李四知擺擺手︰「我實在年輕,缺乏歷練,未必是讓我主持佐渡,或許是陳長官主持也說不定,我只不過是去輔佐他的。」

「也有可能,但不論以你為主,還是讓你輔佐,你也該變一變樣子。」唐沐說。

「唐兄,請賜教。」李四知和唐沐二人相熟,又幾乎是一起到李肇基身邊做親隨,一文一武,相得益彰。

唐沐說︰「有兩樣,你這胡子可是要留起來了,還有,你和你師父家那姑娘,也該成親了。」

「這是何故?」李四知不解。

唐沐說︰「四知,咱們都年少,大掌櫃說,年輕就是資本,可在外人眼里,年少便是可欺。這一次去廣州南園,若不是我一開始豁出性命與陳老爺放對,可是要讓那些士紳輕視了。

即便如此,後來席面上,他們也拿我當孩子逗弄。而南返時,我在對馬行事,為了避免被人看輕,不得已讓陳四安這個叛徒外人頂在前面。

相信你也因此被人看輕過,雖說年紀不由人,可也要想方設法的彌補。成了親,就是大人了,留起胡子,也能成熟些。」

身體發膚受之父母,蓄須是成年人的標志,當然,成親更是。

可兩件事,對于李四知來說都是麻煩。

他與師父齊海家的齊靈是青梅竹馬,可心里又喜歡何良燾家的閨女何春華。原本何良燾的夫人也有把閨女嫁給他的打算,可何家去了淡水後,立刻改了主意。

听說李肇基沒有正妻,何良燾有過把閨女嫁給李肇基的心思,但被拒絕了,後又見陳六子妻子不在身邊,也問過他的意思,也被拒絕了。三番兩次下來,李四知听說之後,就嫌惡了。

可問題在于,他是被齊海養大的,要是娶自己的師妹,齊海鐵了心讓他入贅,這絕非李四知所願。

此時李四知已經沒了當初‘達則妻妾成群’的想法,他打算讓大掌櫃出面求親,把齊靈娶回家,而不入贅,可又恰逢他在廣東專辦移民,而李肇基北航長崎。

而蓄須對他來說,更是關乎自己的前程。

在東方商社之中,人已經開始分文武,此次回來,楊彥迪對唐沐就更為親近些,這就是唐沐屬于武人一脈。

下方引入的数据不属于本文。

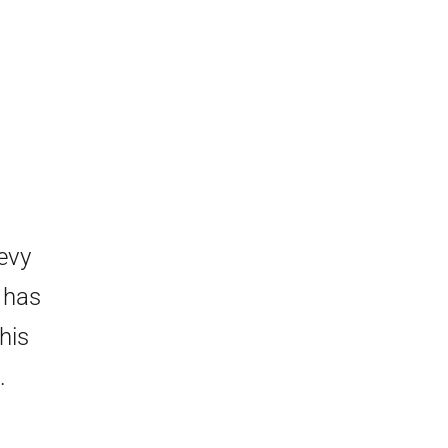
evy
 has
his
.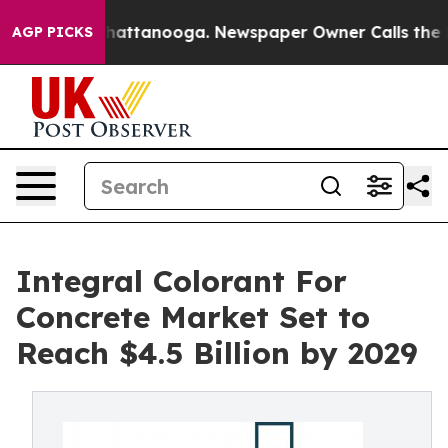
s in Chattanooga. Newspaper Owner Calls the People A
AGP PICKS
Integral Colorant For
Concrete Market Set to
Reach $4.5 Billion by 2029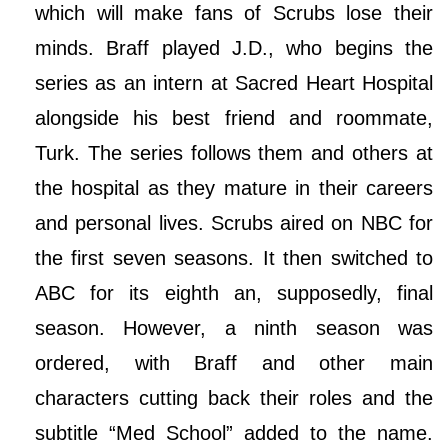
which will make fans of Scrubs lose their
minds. Braff played J.D., who begins the
series as an intern at Sacred Heart Hospital
alongside his best friend and roommate,
Turk. The series follows them and others at
the hospital as they mature in their careers
and personal lives. Scrubs aired on NBC for
the first seven seasons. It then switched to
ABC for its eighth an, supposedly, final
season. However, a ninth season was
ordered, with Braff and other main
characters cutting back their roles and the
subtitle “Med School” added to the name.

當初在伶仃島建軍的時候,李肇基就要求全軍剃須、光頭,既方便衛生,又有利益受傷後包扎,為了不讓人詬病,他更是本人身體力行,親身示範,這就是商社武人剃須,文脈蓄須的來源。

因為李肇基的緣故,他的親隨全都剃須,可親隨做的往往是文武兼備的工作。比如李四知專辦移民,便是直接與劉明德合作。

可親隨又與武將一脈更為親近,李四知知道,若是自己蓄須了,日後的前程就直接挪到了文脈。

在大掌櫃的親隨里,唐沐和李四知最為出挑,若是李四知蓄須了,親隨這一脈就專屬唐沐了。李四知心思聰慧,不知這是唐沐故意的,還是無心之言。

當啷,當啷。

馬車的懸鈴聲從外面傳來,二人從窗外一看,是迎客的馬車到了,二人整理了一下衣服,就要下樓。

唐沐卻說︰「四知,你看,頭前馬車下來那是誰?」

李四知往下一看,發現那文士打扮的人自己認識,正是在廣州辦移民時,協助自己的高州生員陳上川,他還記得,李肇基讓他多多關照。可後來陳上川家來人,說家中有事,便是匆匆離去,一去再無音訊,想不到在這里又踫上了。

當初李肇基因為他是秀才公,不敢相邀,現在卻自己卻送上門了。

「陳先生,諸位先生,里面請。」李四知與唐沐匆匆下樓,見了陳上川,便是打起招呼來。